Ganna, who won two stages in the race’s opening week, and Clarke were the first to wilt, while Sagan and Cataldo showed their strength on the early climbs. But after Ganna fought back with 31km remaining, his sudden attack coincided with the heavens opening ahead of a flurry of activity from all quarters.

Spain’s Pello Bilbao (Bahrain-McLaren) attacked from the reduced peloton with just over 20km remaining as Clarke was swept up and the gap had come down to one minute. A puncture for Domenico Pozzovivo, whose NTT team had looked sprightly, came at the wrong time – just as the GC battle was kicking off.

On the penultimate climb, Sagan and Swift rode clear with Bilbao joining forces with Villella in pursuit as Pozzovivo battled back behind. The gaps were tiny going onto the second and alternative ascent of the Tortoreto climb, where Sagan dropped Swift just as Bilbao was about to bridge over.

Sensing the danger from Bilbao, pink jersey Almeida led with authority with a stinging acceleration which forced the hand of Pozzovivo, showing just how strong the little Italian had been before his puncture knocked the wind from his sails. The same plight then struck Fuglsang, who skidded to the side of the road on the slippery descent, needing to swap bikes with an Astana teammate before riding to limit his losses.

The favourites came within 30 seconds of Sagan but, although they were able to sweep up Swift and Bilbao, they could not eat into the lone leader’s advantage on the flat run into Tortoreto.

UAE-Team Emirates’ McNulty zipped clear on the outskirts of town to put his top 10 bid back on track, but the American was unable to deny Sagan a famous win. Given his troubles over the past year, the conditions, and the way he went about taking the race by the scruff of its neck, this victory – the 114th of his illustrious career – will rank among Sagan’s best.

Sagan pedals his way through pouring rain to stage 10 glory.

The 30-year-old Bora-Hansgrohe rider also became the 100th rider in history to have notched victories in all three of cycling’s major stage races – the Tour de France, Vuelta a Espana and Giro d’Italia.

Almeida’s sprint for third place saw the Portuguese tyro move 34 seconds clear of Dutchman Wilco Kelderman (Team Sunweb) in the overall standings, with Bilbao still in third at 43 seconds after his bold attempt to upset the apple cart.

Veteran Italians Pozzivivo and Vincenzo Nibali (Trek-Segafredo) complete the top five at 57 seconds and 1’01” while Fausto Masnada (Deceuninck Quick-Step) and Hermann Pernsteiner (Bahrain-McLaren) both rise into a top 10 now deprived of the Dutchman Steven Kruijswijk, the Lotto-Jumbo rider to have tested positive for Covid-19 on Monday.
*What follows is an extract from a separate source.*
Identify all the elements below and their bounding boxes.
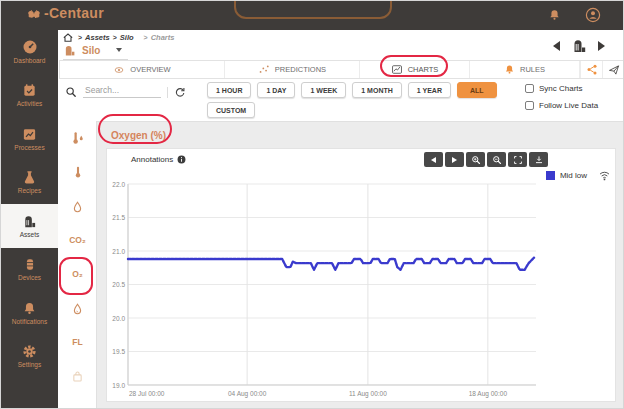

The big loser of the day was Astana’s Fuglsang, who conceded 1’19” to Almeida thanks to his puncture. The 35-year-old Dane dropped five places to 11th and now trails the summit by 2’20”.

Also with a day to forget was the Belgian youngster Harm Vanhoucke (Lotto Soudal) who started the stage keeping Almeida’s white jersey warm, but cracked on the steep climbs to drop nine places to 16th. This means that Jai Hindley, the 24-year-old Australian up to an impressive seventh place for Sunweb, will take over the white jersey while Almeida is in pink.

After Sagan stole his thunder, Demare will hope to regain the upper hand in the maglia ciclamino battle when the Giro continues tomorrow with the largely flat 182km Stage 11 from Porto Sant’Elpidio to Rimini, which should reopen the doors to the sprinters – provided the show can go on.